**Exercise directions:**
Copy all entries exactly, and wherever an entry holds a picture, leave that picture out.

((

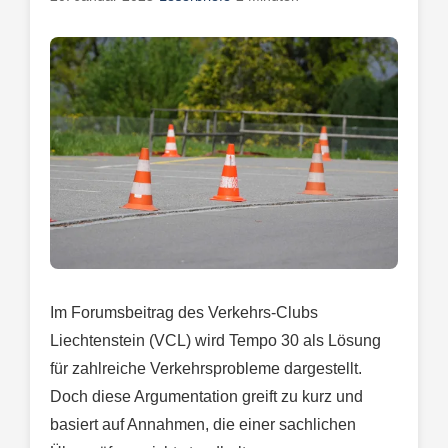
Im Forumsbeitrag des Verkehrs-Clubs
Liechtenstein (VCL) wird Tempo 30 als Lösung
für zahlreiche Verkehrsprobleme dargestellt.
Doch diese Argumentation greift zu kurz und
basiert auf Annahmen, die einer sachlichen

))

**Reply:**
Im Forumsbeitrag des Verkehrs-Clubs
Liechtenstein (VCL) wird Tempo 30 als Lösung
für zahlreiche Verkehrsprobleme dargestellt.
Doch diese Argumentation greift zu kurz und
basiert auf Annahmen, die einer sachlichen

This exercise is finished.